Help using Base SAS procedures

Question on Simulating Correlated Ordinal Data with Random effect

Reply
Occasional Contributor
Posts: 5

Question on Simulating Correlated Ordinal Data with Random effect

Hi all,

Recently I was working on a project to perform a Simulation on Correlated Ordinal Data with Random effect. I need to generate two groups of ordinal variables which were correlated with each other, and each pair of values should come from one subject which is a random effect.

According to Rick Wicklin's book,Simulating Data with SAS, I used the method in chapter 9.3.2 to create correlated ordinal variables, but not sure how to add in random effect into the proc iml functions (especially the RandMVOrdinal function).

You could find the original code on Rick's blog.

/*code in Chapter 9.3.2*/

/***********************************************************************

Programs for

Wicklin, Rick, 2013, Simulating Data with SAS, SAS Institute Inc., Cary NC.

Appendix B: Generating Multivariate Ordinal Variables

This program saves functions to the SAS/IML storage library.

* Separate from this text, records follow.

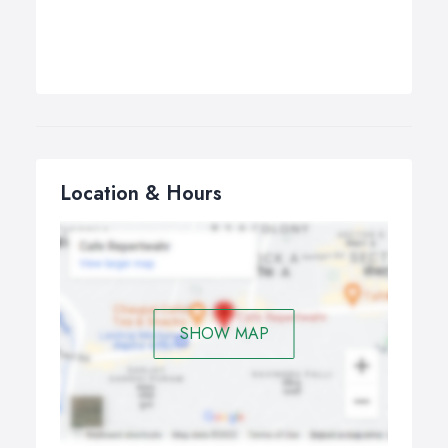
Location & Hours
SHOW MAP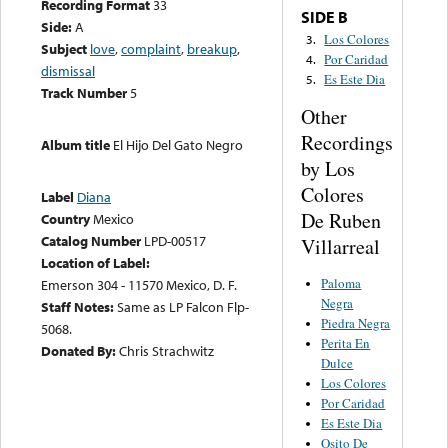
Recording Format
33
SIDE B
Side:
A
Los Colores
3.
Subject
love
,
complaint
,
breakup
,
Por Caridad
4.
dismissal
Es Este Dia
5.
Track Number
5
Other
Recordings
Album title
El Hijo Del Gato Negro
by Los
Colores
Label
Diana
De Ruben
Country
Mexico
Catalog Number
LPD-00517
Villarreal
Location of Label:
Paloma
Emerson 304 - 11570 Mexico, D. F.
Negra
Staff Notes:
Same as LP Falcon Flp-
Piedra Negra
5068.
Perita En
Donated By:
Chris Strachwitz
Dulce
Los Colores
Por Caridad
Es Este Dia
Osito De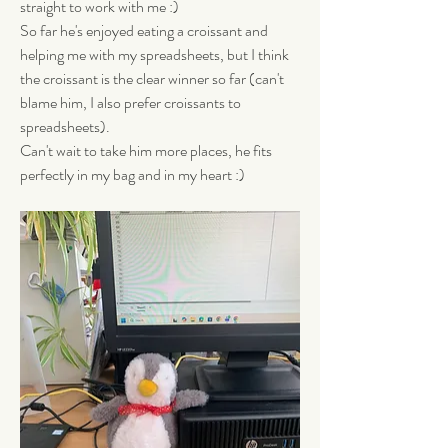
straight to work with me :) 
So far he's enjoyed eating a croissant and 
helping me with my spreadsheets, but I think 
the croissant is the clear winner so far (can't 
blame him, I also prefer croissants to 
spreadsheets). 
Can't wait to take him more places, he fits 
perfectly in my bag and in my heart :)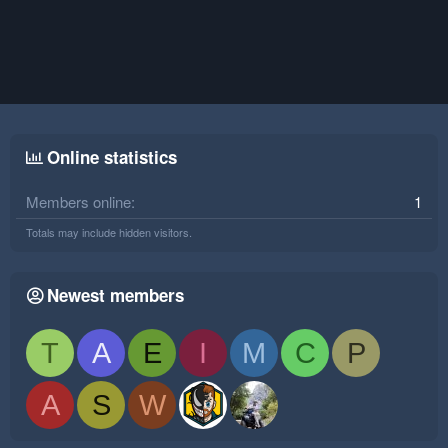
Online statistics
Members online
1
Totals may include hidden visitors.
Newest members
T
A
E
I
M
C
P
A
S
W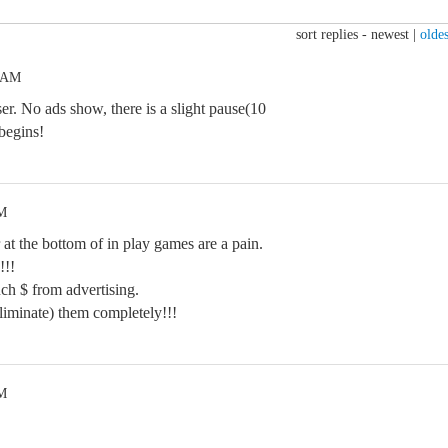
sort replies -
newest
|
oldes
6 AM
. No ads show, there is a slight pause(10
begins!
AM
 at the bottom of in play games are a pain.
!!!
ch $ from advertising.
liminate) them completely!!!
AM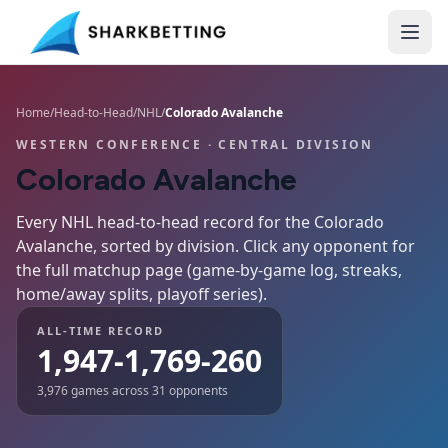
Home
/
Head-to-Head
/
NHL
/
Colorado Avalanche
WESTERN CONFERENCE
· CENTRAL DIVISION
Colorado Avalanche
Every NHL head-to-head record for the
Colorado
Avalanche
, sorted by division. Click any opponent for
the full matchup page (game-by-game log, streaks,
home/away splits, playoff series).
ALL-TIME RECORD
1,947-1,769-260
3,976
games across
31
opponents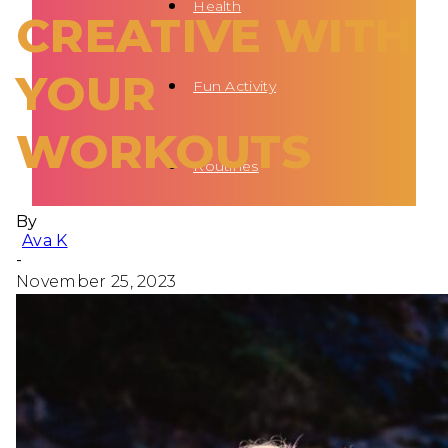
Health
CREATIVE WITH
YOUR
Fun Activity
WORKOUTS
Routines
By
Ava K
-
November 25, 2023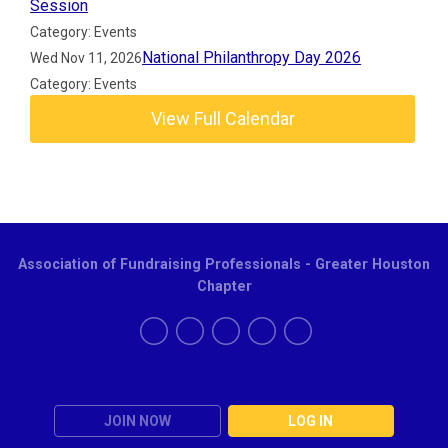
Session
Category: Events
National Philanthropy Day 2026
Wed Nov 11, 2026
Category: Events
View Full Calendar
Association of Fundraising Professionals - Greater Houston
Chapter
JOIN NOW
LOG IN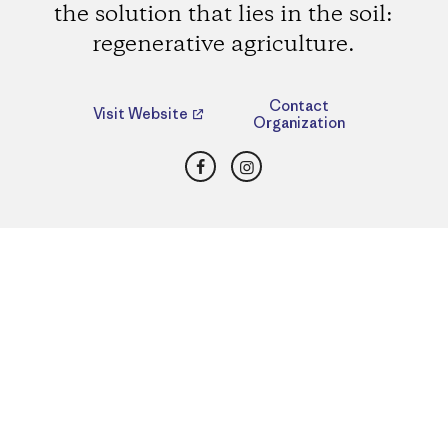
the solution that lies in the soil:
regenerative agriculture.
Contact
Visit Website
Organization
Facebook
Instagram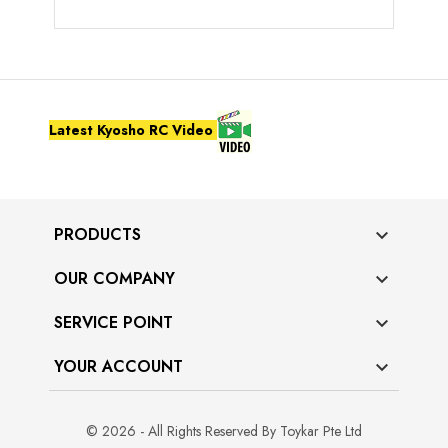
Latest Kyosho RC Video
PRODUCTS

OUR COMPANY

SERVICE POINT

YOUR ACCOUNT

© 2026 - All Rights Reserved By Toykar Pte Ltd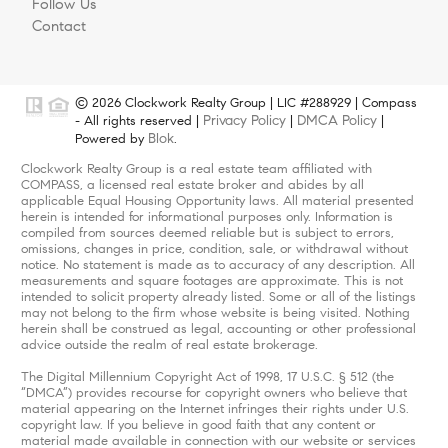
Follow Us
Contact
© 2026 Clockwork Realty Group | LIC #288929 | Compass
Privacy Policy
DMCA Policy
- All rights reserved |
|
|
Blok
Powered by
.
Clockwork Realty Group is a real estate team affiliated with
COMPASS, a licensed real estate broker and abides by all
applicable Equal Housing Opportunity laws. All material presented
herein is intended for informational purposes only. Information is
compiled from sources deemed reliable but is subject to errors,
omissions, changes in price, condition, sale, or withdrawal without
notice. No statement is made as to accuracy of any description. All
measurements and square footages are approximate. This is not
intended to solicit property already listed. Some or all of the listings
may not belong to the firm whose website is being visited. Nothing
herein shall be construed as legal, accounting or other professional
advice outside the realm of real estate brokerage.
The Digital Millennium Copyright Act of 1998, 17 U.S.C. § 512 (the
“DMCA”) provides recourse for copyright owners who believe that
material appearing on the Internet infringes their rights under U.S.
copyright law. If you believe in good faith that any content or
material made available in connection with our website or services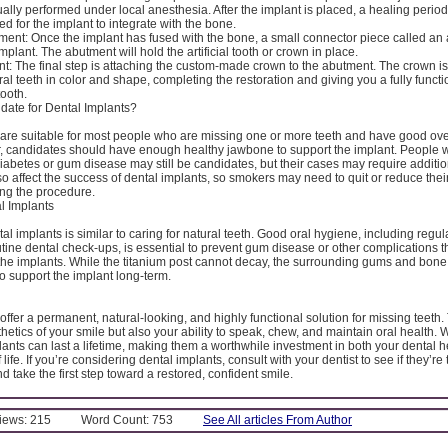
ally performed under local anesthesia. After the implant is placed, a healing period
ed for the implant to integrate with the bone.
ent: Once the implant has fused with the bone, a small connector piece called an 
mplant. The abutment will hold the artificial tooth or crown in place.
: The final step is attaching the custom-made crown to the abutment. The crown is
al teeth in color and shape, completing the restoration and giving you a fully funct
tooth.
date for Dental Implants?
 are suitable for most people who are missing one or more teeth and have good over
, candidates should have enough healthy jawbone to support the implant. People w
diabetes or gum disease may still be candidates, but their cases may require additi
 affect the success of dental implants, so smokers may need to quit or reduce the
ng the procedure.
l Implants
al implants is similar to caring for natural teeth. Good oral hygiene, including regul
utine dental check-ups, is essential to prevent gum disease or other complications th
 the implants. While the titanium post cannot decay, the surrounding gums and bone
o support the implant long-term.
offer a permanent, natural-looking, and highly functional solution for missing teeth
hetics of your smile but also your ability to speak, chew, and maintain oral health. W
lants can last a lifetime, making them a worthwhile investment in both your dental 
f life. If you’re considering dental implants, consult with your dentist to see if they’re 
d take the first step toward a restored, confident smile.
Views: 215
Word Count: 753
See All articles From Author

To use these functions in a SAS/IML program, run this program

and then load the functions, as follows:

***********************************************************************/

proc iml;

    /* P1   P2    P3  */

/* example matrix of PMFs */

/*

P = {0.25  0.50  0.20 ,

     0.75  0.20  0.15 ,

      .    0.30  0.25 ,

      .     .    0.40 };

*/

/* OrdN: number of values for each variable */

start OrdN(P);

   return( countn(P, "col") );

finish;

/* OrdMean: Expected value for each variable is Sigma_i (i*p)    */

start OrdMean(P);

   x = T(1:nrow(P));                 /* values of ordinal vars      */

   return( (x#P)[+,] );              /* expected values E(X)        */

finish;

/* OrdVar: variance for each variable */

start OrdVar(P);

   d = ncol(P);   m = OrdMean(P);

   x = T(1:nrow(P));                 /* values of ordinal vars      */

   var = j(1, d, 0);

   do i = 1 to d;

      var = sum( (x - m)##2 # P[,i] );    /* defn of variance */

   end;

   return( var );

finish;

/* OrdCDF: Given PMF, compute CDF = cusum(PDF) */

start OrdCDF(P);

   cdf = j(nrow(P), ncol(P));        /* cumulative probabilities    */

   do i = 1 to ncol(P);

      cdf[,i] = cusum(P[,i]);

   end;

   return( choose(P=., ., cdf) );    /* missing vals for short cols */

finish;

/* Function that returns ordered pairs on a uniform grid of points.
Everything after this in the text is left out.